## What you have to do
Below are the records; copy each line in which "center" occurs.

[Source data]
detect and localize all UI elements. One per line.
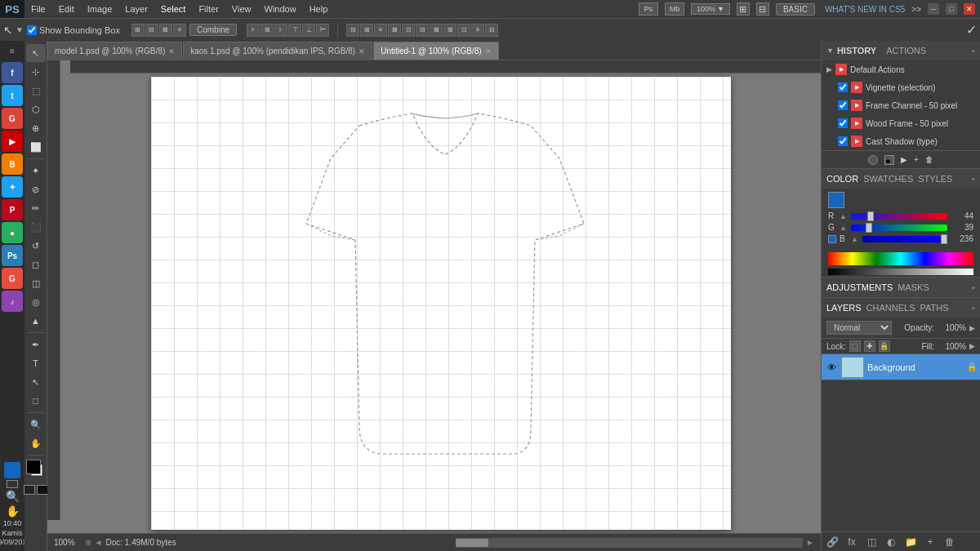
history-check-3[interactable] [838, 136, 848, 146]
pen-tool-btn[interactable]: ✒ [26, 335, 46, 353]
minimize-btn[interactable]: ─ [928, 3, 939, 15]
actions-title[interactable]: ACTIONS [886, 46, 926, 56]
screen-normal-icon[interactable] [24, 485, 35, 495]
play-btn[interactable]: ▶ [901, 155, 907, 164]
youtube-icon[interactable]: ▶ [2, 131, 23, 152]
expand-btn[interactable]: >> [911, 5, 921, 14]
dist-4-icon[interactable]: ⊠ [388, 24, 401, 37]
layers-tab[interactable]: LAYERS [826, 303, 862, 313]
ps-app-icon[interactable]: Ps [2, 245, 23, 266]
blur-btn[interactable]: ◎ [26, 293, 46, 311]
scroll-right-icon[interactable]: ► [806, 538, 814, 547]
h-scrollbar[interactable] [456, 538, 803, 548]
dist-2-icon[interactable]: ⊞ [360, 24, 373, 37]
red-icon[interactable]: G [2, 268, 23, 289]
menu-file[interactable]: File [24, 2, 52, 16]
link-layers-icon[interactable]: 🔗 [825, 535, 840, 549]
adjustment-icon[interactable]: ◐ [884, 535, 898, 549]
blend-mode-select[interactable]: Normal [826, 321, 892, 335]
channels-tab[interactable]: CHANNELS [866, 303, 915, 313]
google-icon[interactable]: G [2, 108, 23, 129]
color-fg-swatch[interactable] [4, 462, 20, 478]
align-mid-icon[interactable]: ⊥ [302, 24, 315, 37]
transform-center-icon[interactable]: ⊟ [145, 24, 158, 37]
facebook-icon[interactable]: f [2, 62, 23, 83]
tab-close-model1[interactable]: ✕ [168, 47, 175, 56]
ps-icon-btn[interactable]: Ps [639, 2, 658, 16]
fill-arrow-icon[interactable]: ▶ [969, 342, 975, 350]
marquee-tool-btn[interactable]: ⬚ [26, 82, 46, 100]
adj-scroll-icon[interactable]: » [972, 284, 975, 291]
sidebar-collapse-btn[interactable]: ≡ [2, 44, 22, 57]
history-check-2[interactable] [838, 118, 848, 128]
r-slider-thumb[interactable] [867, 211, 874, 221]
bw-spectrum[interactable] [828, 269, 973, 275]
eyedropper-btn[interactable]: ✦ [26, 162, 46, 180]
align-top-icon[interactable]: ⊤ [288, 24, 301, 37]
tab-untitled1[interactable]: Untitled-1 @ 100% (RGB/8) ✕ [373, 42, 499, 60]
canvas[interactable] [151, 77, 731, 530]
eraser-btn[interactable]: ◻ [26, 256, 46, 273]
checkmark-icon[interactable]: ✓ [966, 22, 977, 38]
menu-help[interactable]: Help [303, 2, 335, 16]
history-header[interactable]: ▼ HISTORY ACTIONS » [822, 41, 980, 60]
dist-1-icon[interactable]: ⊟ [346, 24, 359, 37]
move-tool-btn[interactable]: ↖ [26, 44, 46, 62]
shape-tool-btn[interactable]: □ [26, 392, 46, 410]
crop-tool-btn[interactable]: ⬜ [26, 138, 46, 156]
dist-3-icon[interactable]: ≡ [374, 24, 387, 37]
heal-tool-btn[interactable]: ⊘ [26, 180, 46, 198]
menu-select[interactable]: Select [154, 2, 193, 16]
menu-edit[interactable]: Edit [52, 2, 81, 16]
g-slider-track[interactable] [851, 224, 947, 231]
stamp-tool-btn[interactable]: ⬛ [26, 218, 46, 236]
pinterest-icon[interactable]: P [2, 199, 23, 220]
twitter-icon[interactable]: t [2, 85, 23, 106]
r-slider-track[interactable] [851, 213, 947, 220]
history-item-2[interactable]: ▶ Wood Frame - 50 pixel [822, 114, 980, 132]
basic-badge[interactable]: BASIC [776, 3, 815, 16]
layers-scroll-icon[interactable]: » [972, 304, 975, 312]
lock-pos-icon[interactable]: ✚ [864, 340, 875, 352]
adjustments-tab[interactable]: ADJUSTMENTS [826, 282, 893, 292]
path-select-btn[interactable]: ↖ [26, 373, 46, 391]
hand-tool-icon[interactable]: ✋ [6, 504, 20, 518]
dodge-btn[interactable]: ▲ [26, 312, 46, 330]
transform-right-icon[interactable]: ⊠ [159, 24, 172, 37]
swatches-tab[interactable]: SWATCHES [863, 174, 913, 184]
color-panel-scroll[interactable]: » [972, 176, 975, 183]
paths-tab[interactable]: PATHS [920, 303, 949, 313]
dist-6-icon[interactable]: ⊟ [416, 24, 429, 37]
dist-9-icon[interactable]: ⊡ [457, 24, 470, 37]
styles-tab[interactable]: STYLES [918, 174, 952, 184]
menu-view[interactable]: View [225, 2, 258, 16]
layer-item-background[interactable]: 👁 Background 🔒 [822, 354, 980, 380]
workspace-btn[interactable]: ⊟ [756, 2, 769, 16]
align-left-icon[interactable]: ⊧ [247, 24, 260, 37]
align-center-icon[interactable]: ⊞ [261, 24, 274, 37]
screen-mode-icon[interactable] [7, 480, 18, 488]
g-slider-thumb[interactable] [866, 223, 872, 233]
menu-image[interactable]: Image [81, 2, 119, 16]
history-check-0[interactable] [838, 82, 848, 92]
lasso-tool-btn[interactable]: ⬡ [26, 100, 46, 118]
align-right-icon[interactable]: ⊦ [274, 24, 287, 37]
history-item-3[interactable]: ▶ Cast Shadow (type) [822, 132, 980, 150]
delete-action-btn[interactable]: 🗑 [925, 155, 933, 164]
masks-tab[interactable]: MASKS [898, 282, 929, 292]
foreground-color[interactable] [26, 460, 41, 474]
align-bottom-icon[interactable]: ⊢ [316, 24, 329, 37]
tab-close-untitled1[interactable]: ✕ [485, 47, 492, 56]
menu-window[interactable]: Window [258, 2, 303, 16]
color-tab[interactable]: COLOR [826, 174, 858, 184]
dist-7-icon[interactable]: ⊠ [430, 24, 443, 37]
bounding-box-label[interactable]: Show Bounding Box [27, 25, 120, 35]
close-btn[interactable]: ✕ [964, 3, 975, 15]
tab-model1[interactable]: model 1.psd @ 100% (RGB/8) ✕ [47, 42, 182, 60]
new-action-btn[interactable]: + [914, 155, 919, 164]
b-slider-track[interactable] [862, 236, 947, 242]
history-check-1[interactable] [838, 100, 848, 110]
arrange-btn[interactable]: ⊞ [737, 2, 750, 16]
history-item-1[interactable]: ▶ Frame Channel - 50 pixel [822, 96, 980, 114]
transform-left-icon[interactable]: ⊞ [131, 24, 145, 37]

## Task output
transform-center-icon[interactable]: ⊟ [145, 24, 158, 37]
align-center-icon[interactable]: ⊞ [261, 24, 274, 37]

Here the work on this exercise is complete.